The part I did on my own though definitely made me regret owning shit! Seriously...
After we got all done and rushed to his school,I was waiting on him to leave class, sipping on my coffee and thinking: 'Why should I own pots n pans, curtains, extra shoes, many clothes, and annoying little accessories if and when I do not have a settlement yet, in other words I do not know where I will choose to live on a long term basis (or will I ever), psh not even where I will complete my master's!'
So basically I am tired of moving around and seeing all these materials be dragged around me. Having experienced this short phase in Ankara really helped me put things into new perspective. The cloud which I fancied was my philosophy dropped on earth, dissolved, and resolidified itself with love and patience during the few lonely months that I spent here.
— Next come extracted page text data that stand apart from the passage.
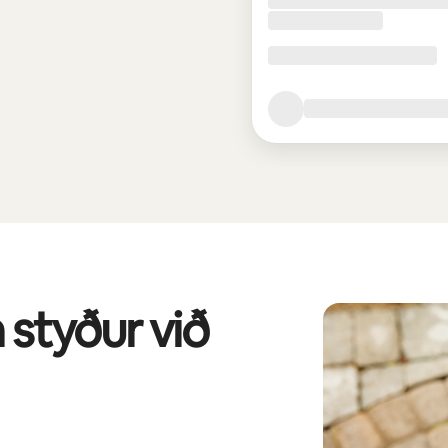
 styður við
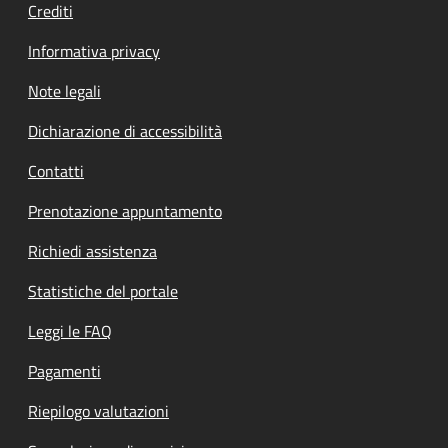
Crediti
Informativa privacy
Note legali
Dichiarazione di accessibilità
Contatti
Prenotazione appuntamento
Richiedi assistenza
Statistiche del portale
Leggi le FAQ
Pagamenti
Riepilogo valutazioni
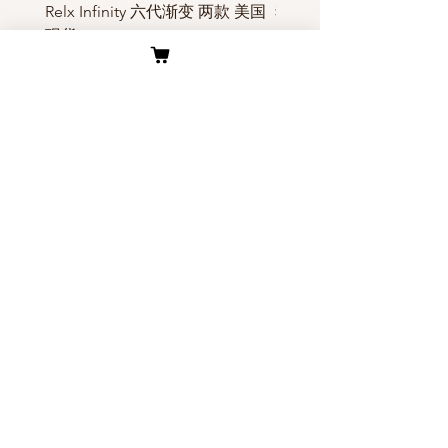
Relx Infinity 六代渐变 两款 美国
独角兽Yoohuu电子烟烟
现货
装- 美国现货
價格
價格
US$45.00
US$6.00
客户服务
关于我们
公司介绍
​物流与配送
​联系我们
退换货原则
烟多多优势
​关于我们
Secure Payment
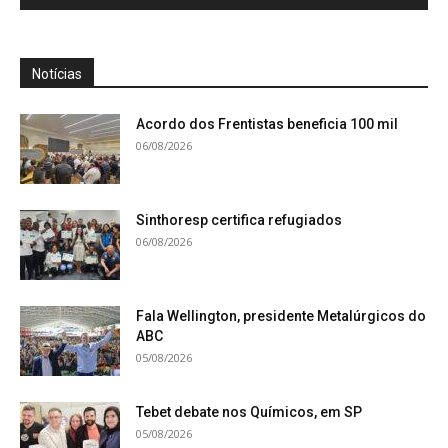
Notícias
Acordo dos Frentistas beneficia 100 mil
06/08/2026
Sinthoresp certifica refugiados
06/08/2026
Fala Wellington, presidente Metalúrgicos do
ABC
05/08/2026
Tebet debate nos Químicos, em SP
05/08/2026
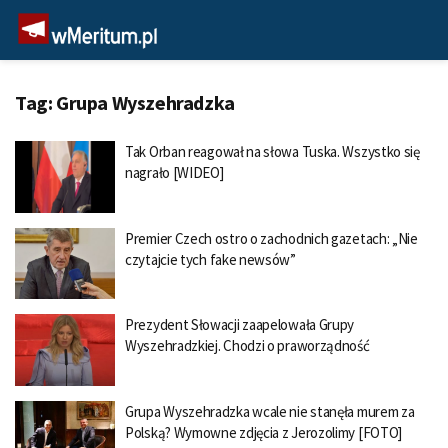
Tag:
Grupa Wyszehradzka
Tak Orban reagował na słowa Tuska. Wszystko się
nagrało [WIDEO]
Premier Czech ostro o zachodnich gazetach: „Nie
czytajcie tych fake newsów”
Prezydent Słowacji zaapelowała Grupy
Wyszehradzkiej. Chodzi o praworządność
Grupa Wyszehradzka wcale nie stanęła murem za
Polską? Wymowne zdjęcia z Jerozolimy [FOTO]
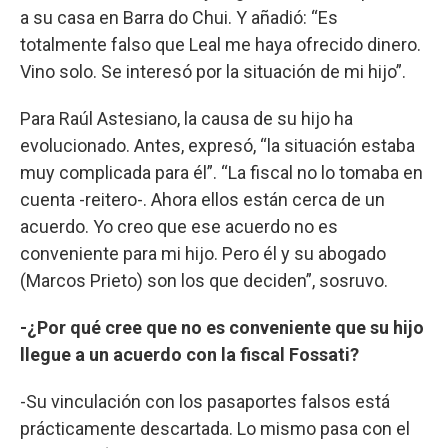
a su casa en Barra do Chui. Y añadió: “Es
totalmente falso que Leal me haya ofrecido dinero.
Vino solo. Se interesó por la situación de mi hijo”.
Para Raúl Astesiano, la causa de su hijo ha
evolucionado. Antes, expresó, “la situación estaba
muy complicada para él”. “La fiscal no lo tomaba en
cuenta -reitero-. Ahora ellos están cerca de un
acuerdo. Yo creo que ese acuerdo no es
conveniente para mi hijo. Pero él y su abogado
(Marcos Prieto) son los que deciden”, sosruvo.
-¿Por qué cree que no es conveniente que su hijo
llegue a un acuerdo con la fiscal Fossati?
-Su vinculación con los pasaportes falsos está
prácticamente descartada. Lo mismo pasa con el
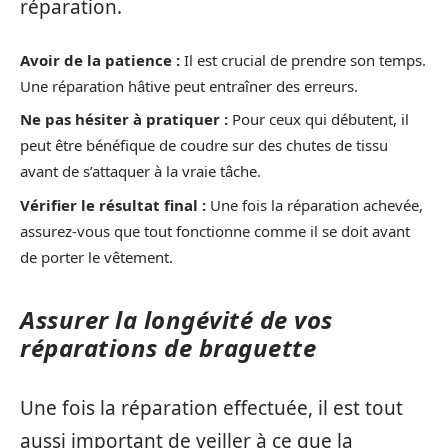
réparation.
Avoir de la patience :
Il est crucial de prendre son temps.
Une réparation hâtive peut entraîner des erreurs.
Ne pas hésiter à pratiquer :
Pour ceux qui débutent, il
peut être bénéfique de coudre sur des chutes de tissu
avant de s’attaquer à la vraie tâche.
Vérifier le résultat final :
Une fois la réparation achevée,
assurez-vous que tout fonctionne comme il se doit avant
de porter le vêtement.
Assurer la longévité de vos
réparations de braguette
Une fois la réparation effectuée, il est tout
aussi important de veiller à ce que la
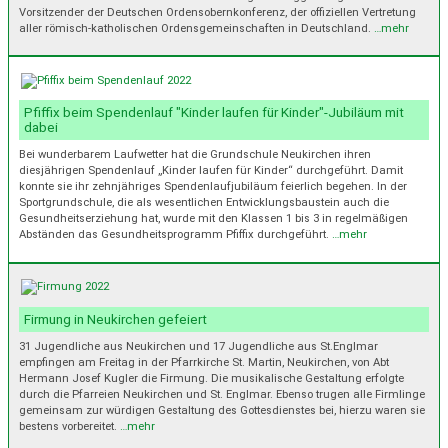
Vorsitzender der Deutschen Ordensobernkonferenz, der offiziellen Vertretung
aller römisch-katholischen Ordensgemeinschaften in Deutschland.
…mehr
Pfiffix beim Spendenlauf "Kinder laufen für Kinder"-Jubiläum mit
dabei
Bei wunderbarem Laufwetter hat die Grundschule Neukirchen ihren
diesjährigen Spendenlauf „Kinder laufen für Kinder“ durchgeführt. Damit
konnte sie ihr zehnjähriges Spendenlaufjubiläum feierlich begehen. In der
Sportgrundschule, die als wesentlichen Entwicklungsbaustein auch die
Gesundheitserziehung hat, wurde mit den Klassen 1 bis 3 in regelmäßigen
Abständen das Gesundheitsprogramm Pfiffix durchgeführt.
…mehr
Firmung in Neukirchen gefeiert
31 Jugendliche aus Neukirchen und 17 Jugendliche aus St.Englmar
empfingen am Freitag in der Pfarrkirche St. Martin, Neukirchen, von Abt
Hermann Josef Kugler die Firmung. Die musikalische Gestaltung erfolgte
durch die Pfarreien Neukirchen und St. Englmar. Ebenso trugen alle Firmlinge
gemeinsam zur würdigen Gestaltung des Gottesdienstes bei, hierzu waren sie
bestens vorbereitet.
…mehr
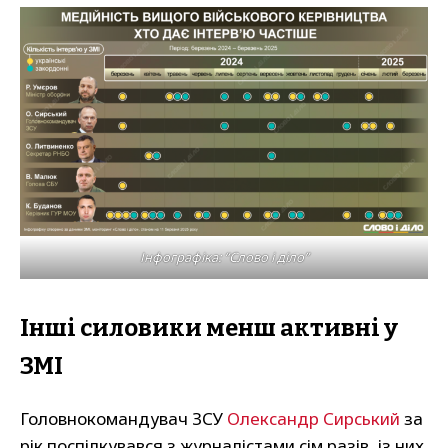
Інфографіка: “Слово і діло”
Інші силовики менш активні
у
ЗМІ
Головнокомандувач ЗСУ
Олександр Сирський
за
рік поспілкувався з журналістами сім разів, із них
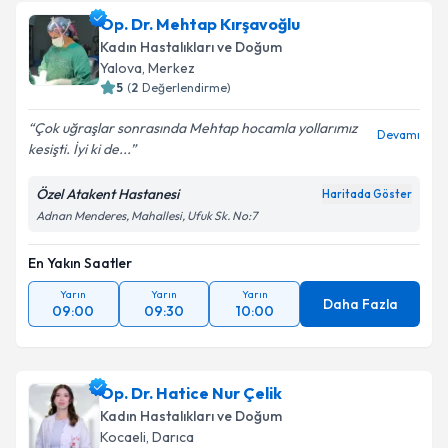
oluşturun. Size bu uzmandan randevu almanız için bir
Op. Dr. Mehtap Kırşavoğlu
takvim hazırlandığında e-posta ile bilgilendireceğiz.
Kadın Hastalıkları ve Doğum
E-posta Adresiniz
Yalova
, Merkez
5
(
2
Değerlendirme)
Çok uğraşlar sonrasında Mehtap hocamla yollarımız
Devamı
kesişti. İyi ki de...
Kişisel verilerimin işlenmesine ilişkin
Aydınlatma
Metni
'ni okudum ve kişisel verilerimin belirtilen
Özel Atakent Hastanesi
Haritada Göster
kapsamda işlenmesini kabul ediyorum.
Adnan Menderes, Mahallesi, Ufuk Sk. No:7
En Yakın Saatler
Takvim Talebini Gönder
Yarın
Yarın
Yarın
Daha Fazla
09:00
09:30
10:00
Op. Dr. Hatice Nur Çelik
Kadın Hastalıkları ve Doğum
Kocaeli
, Darıca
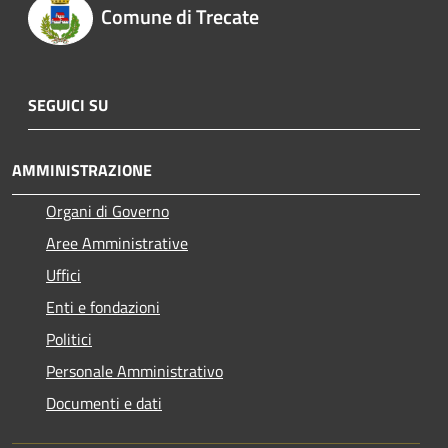
Comune di Trecate
SEGUICI SU
AMMINISTRAZIONE
Organi di Governo
Aree Amministrative
Uffici
Enti e fondazioni
Politici
Personale Amministrativo
Documenti e dati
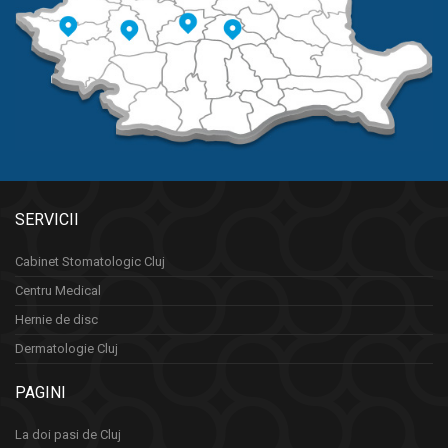
SERVICII
Cabinet Stomatologic Cluj
Centru Medical
Hernie de disc
Dermatologie Cluj
PAGINI
La doi pasi de Cluj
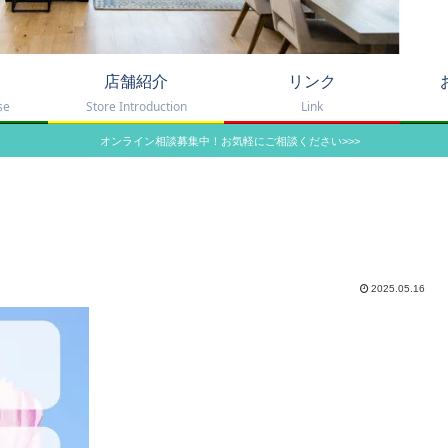
店舗紹介
リンク
se
Store Introduction
Link
オンライン相談募集中！お気軽にご相談ください>>>
2025.05.16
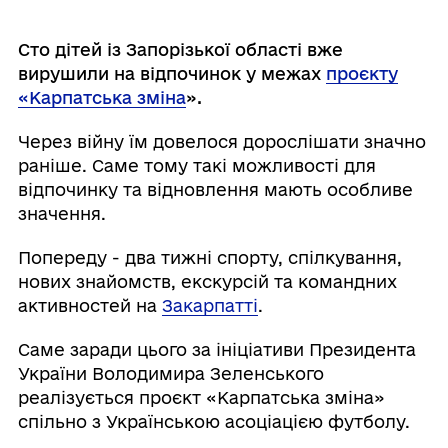
Сто дітей із Запорізької області вже
вирушили на відпочинок у межах
проєкту
«Карпатська зміна
».
Через війну їм довелося дорослішати значно
раніше. Саме тому такі можливості для
відпочинку та відновлення мають особливе
значення.
Попереду - два тижні спорту, спілкування,
нових знайомств, екскурсій та командних
активностей на
Закарпатті
.
Саме заради цього за ініціативи Президента
України Володимира Зеленського
реалізується проєкт «Карпатська зміна»
спільно з Українською асоціацією футболу.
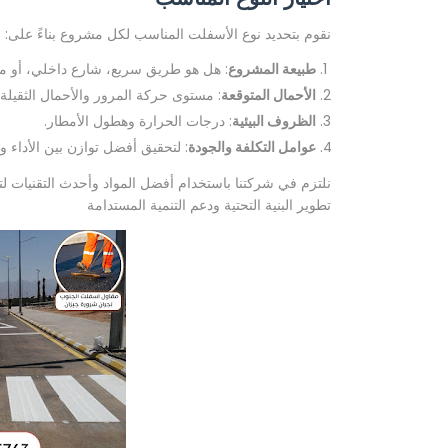
نقوم بتحديد نوع الأسفلت المناسب لكل مشروع بناءً على:
طبيعة المشروع
: هل هو طريق سريع، شارع داخلي، أو 
الأحمال المتوقعة
: مستوى حركة المرور والأحمال الثقيلة.
الظروف البيئية
: درجات الحرارة وهطول الأمطار.
عوامل التكلفة والجودة
: لتحقيق أفضل توازن بين الأداء و
نلتزم في شركتنا باستخدام أفضل المواد وأحدث التقنيات 
تطوير البنية التحتية ودعم التنمية المستدامة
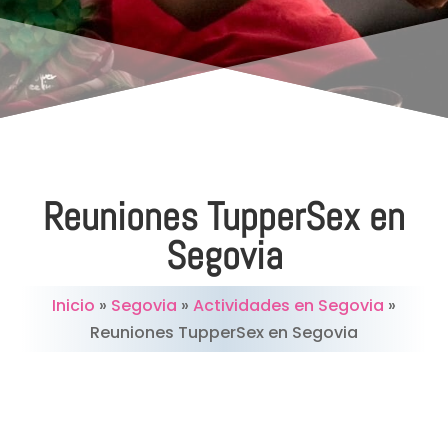
Reuniones TupperSex en
Segovia
Inicio
»
Segovia
»
Actividades en Segovia
»
Reuniones TupperSex en Segovia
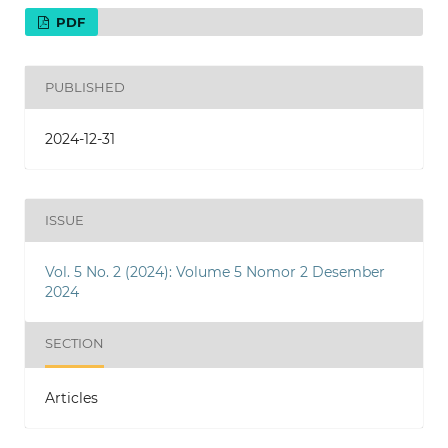
PDF
PUBLISHED
2024-12-31
ISSUE
Vol. 5 No. 2 (2024): Volume 5 Nomor 2 Desember
2024
SECTION
Articles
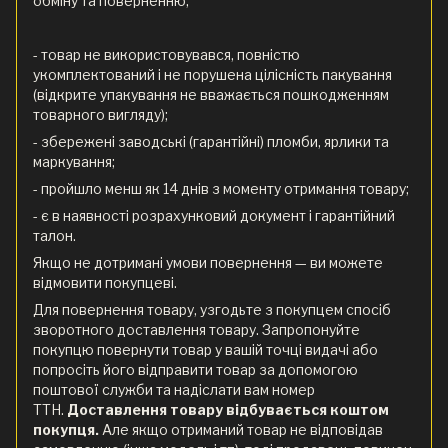
обміну та поверненню;
- товар не використовувався, повністю
укомплектований і не порушена цілісність пакування
(відкрите упакування не вважається пошкодженням
товарного вигляду);
- збережені заводські (гарантійні) пломби, ярлики та
маркування;
- пройшло менш як 14 днів з моменту отримання товару;
- є в наявності розрахунковий документ і гарантійний
талон.
Якщо не дотримані умови повернення — ви можете
відмовити покупцеві.
Для повернення товару, узгодьте з покупцем спосіб
зворотного доставлення товару. Запропонуйте
покупцю повернути товар у вашій точці видачі або
попросіть його відправити товар за допомогою
поштової служби та надіслати вам номер
ТТН.
Доставлення товару відбувається коштом
покупця.
Але якщо отриманий товар не відповідав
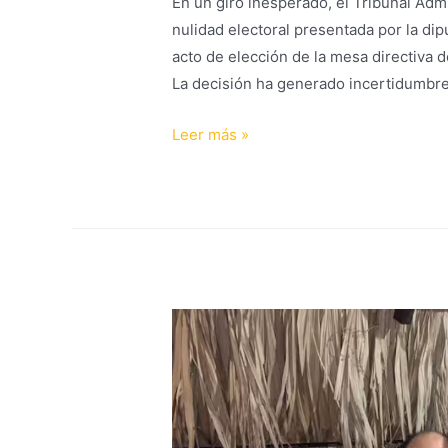
En un giro inesperado, el Tribunal Adm
nulidad electoral presentada por la di
acto de elección de la mesa directiva 
La decisión ha generado incertidumbre 
Leer más »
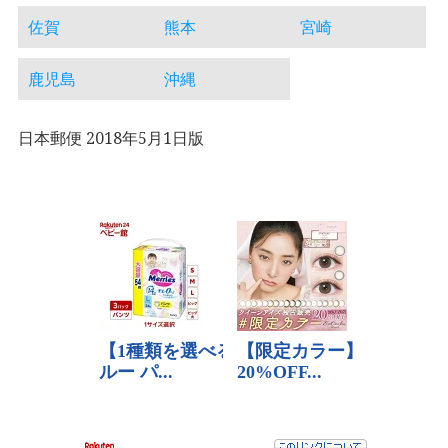
佐賀
熊本
宮崎
鹿児島
沖縄
日本郵便 2018年5月1日版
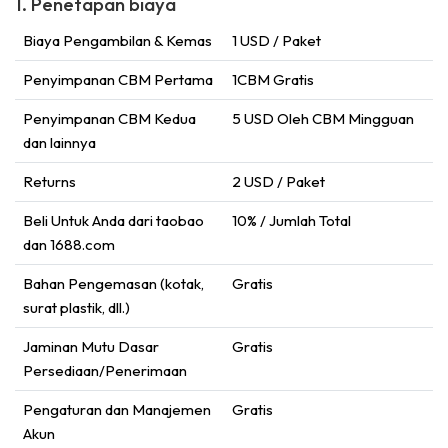
1. Penetapan biaya
Biaya Pengambilan & Kemas
1 USD / Paket
Penyimpanan CBM Pertama
1CBM Gratis
Penyimpanan CBM Kedua
5 USD Oleh CBM Mingguan
dan lainnya
Returns
2 USD / Paket
Beli Untuk Anda dari taobao
10% / Jumlah Total
dan 1688.com
Bahan Pengemasan (kotak,
Gratis
surat plastik, dll.)
Jaminan Mutu Dasar
Gratis
Persediaan/Penerimaan
Pengaturan dan Manajemen
Gratis
Akun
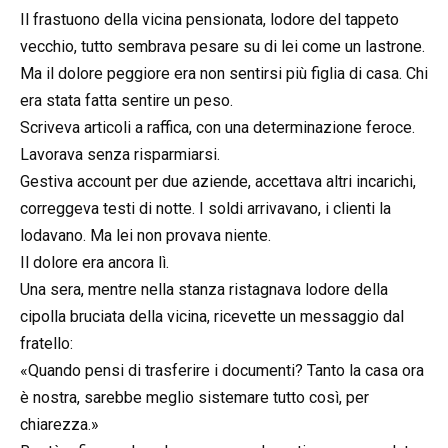
Il frastuono della vicina pensionata, lodore del tappeto
vecchio, tutto sembrava pesare su di lei come un lastrone.
Ma il dolore peggiore era non sentirsi più figlia di casa. Chi
era stata fatta sentire un peso.
Scriveva articoli a raffica, con una determinazione feroce.
Lavorava senza risparmiarsi.
Gestiva account per due aziende, accettava altri incarichi,
correggeva testi di notte. I soldi arrivavano, i clienti la
lodavano. Ma lei non provava niente.
Il dolore era ancora lì.
Una sera, mentre nella stanza ristagnava lodore della
cipolla bruciata della vicina, ricevette un messaggio dal
fratello:
«Quando pensi di trasferire i documenti? Tanto la casa ora
è nostra, sarebbe meglio sistemare tutto così, per
chiarezza.»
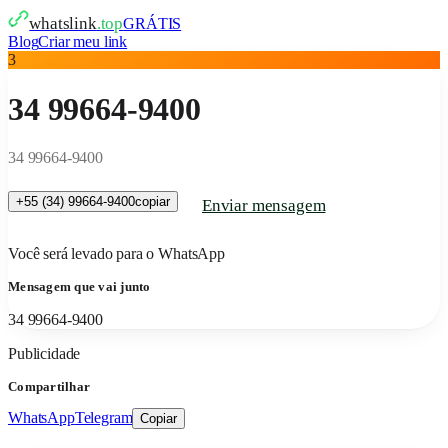
whatslink
.top
GRÁTIS
Blog
Criar meu link
3
34 99664-9400
34 99664-9400
+55 (34) 99664-9400
copiar
Enviar mensagem
Você será levado para o WhatsApp
Mensagem que vai junto
34 99664-9400
Publicidade
Compartilhar
WhatsApp
Telegram
Copiar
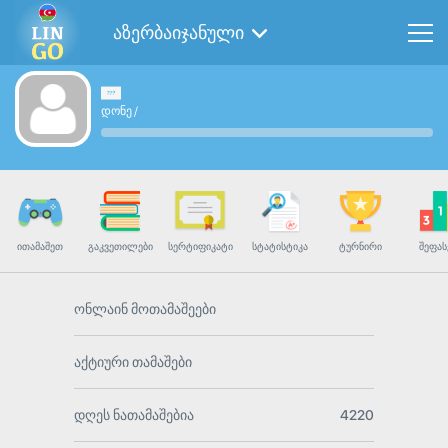
აზერბაიჯანული
დონე
/
ᲘᲗᲐᲛᲐᲨᲔᲗ
ᲒᲐᲙᲕᲔᲗᲘᲚᲔᲑᲘ
ᲡᲔᲠᲢᲘᲤᲘᲙᲐᲢᲘ
ᲡᲢᲐᲢᲘᲡᲢᲘᲙᲐ
ᲢᲣᲠᲜᲘᲠᲘ
ᲨᲔᲤᲐᲡ
ონლაინ მოთამაშეები
აქტიური თამაშები
დღეს ნათამაშებია
4220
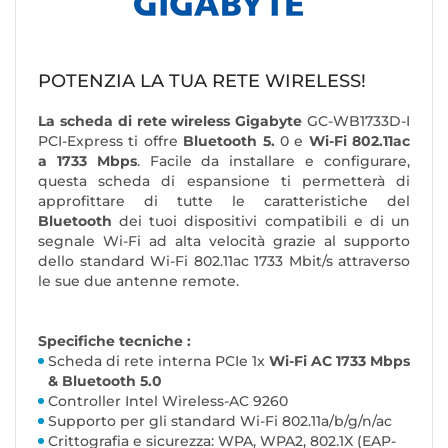
POTENZIA LA TUA RETE WIRELESS!
La scheda di rete wireless Gigabyte
GC-WB1733D-I
PCI-Express ti offre
Bluetooth 5.
0 e
Wi-Fi 802.11ac
a 1733 Mbps
. Facile da installare e configurare,
questa scheda di espansione ti permetterà di
approfittare di tutte le caratteristiche del
Bluetooth
dei tuoi dispositivi compatibili e di un
segnale Wi-Fi ad alta velocità grazie al supporto
dello standard Wi-Fi 802.11ac 1733 Mbit/s attraverso
le sue due antenne remote.
Specifiche tecniche :
Scheda di rete interna PCIe 1x
Wi-Fi AC 1733 Mbps
& Bluetooth 5.0
Controller Intel Wireless-AC 9260
Supporto per gli standard Wi-Fi 802.11a/b/g/n/ac
Crittografia e sicurezza: WPA, WPA2, 802.1X (EAP-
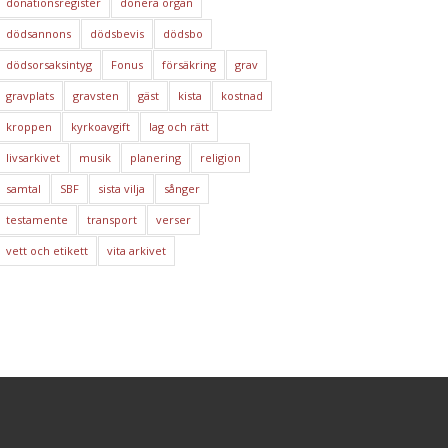
donationsregister
donera organ
dödsannons
dödsbevis
dödsbo
dödsorsaksintyg
Fonus
försäkring
grav
gravplats
gravsten
gäst
kista
kostnad
kroppen
kyrkoavgift
lag och rätt
livsarkivet
musik
planering
religion
samtal
SBF
sista vilja
sånger
testamente
transport
verser
vett och etikett
vita arkivet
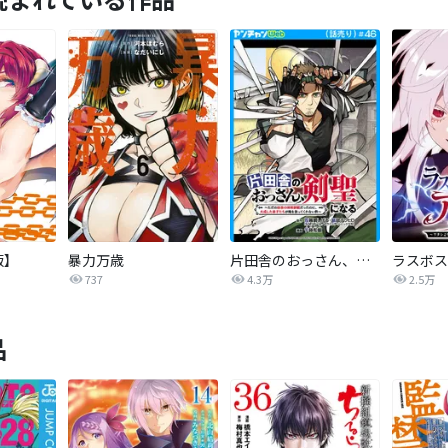
版】
暴力万歳
片田舎のおっさん、剣聖になる～ただの田舎の剣術師範だったのに、大成した弟子たちが俺を放ってくれない件～(話売り)
737
4.3万
2.5万
品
Now I wait calmly in EAY's house for roads to be cleared out of heavy snow so I can go to Istanbul, rest on my aunt's knees and defy the long hours with mind blowing readings.
Everywhere is covered in white; the clear skies add a sweet breezy touch to this harmony. Yeah sure, the scene outside is gorgeous but I stay my ass inside being warm for today. Can you believe a truck and a bus have badly crashed due to icy snow last night on the Ankara-Istanbul route? I am glad EAY asked me to write an essay for him instead :P
My cousin ET who was in Cappadocia yesterday gave me a phonecall and we had a quick talk about my favorite (for now) turkish city Cappadocia and life in general. She told me now that she is older (wiser I'd say), she only aims to grow memories instead of riches, that she appreciated her sister's birthday cash by hopping on a hot air balloon to enjoy the nature's gift under her feet. I told her of my pride for carrying such mentality...
I surely hope that we are always able to sit back on our rocking chairs and smile at our pasts, reminiscing on all the spontaneous, unusual, silly, meaningful memories built with peace and love. Let me tell you something else: before beginning this e-mail I thought about early death; without hesitation I knew I wouldn't mind it or be intimidated by it. (not forever though hah!)
No matter how often it is repeated all around the world, as also done in the movie Dead Poets Society, Carpe Diem does not sound cheesy to my ears.
I understand what you mean about not wasting any more time even if some others may argue that it's the logical thing to hold on to a secure (?) job. I definitely feel you. Just make sure that you do listen to that low inner voice you know. You gotta be sure that the drive is instinctive that you follow no societal ideals but your faithful passions instead. Whatever you end up deciding to do, you've got my support. Always remember this.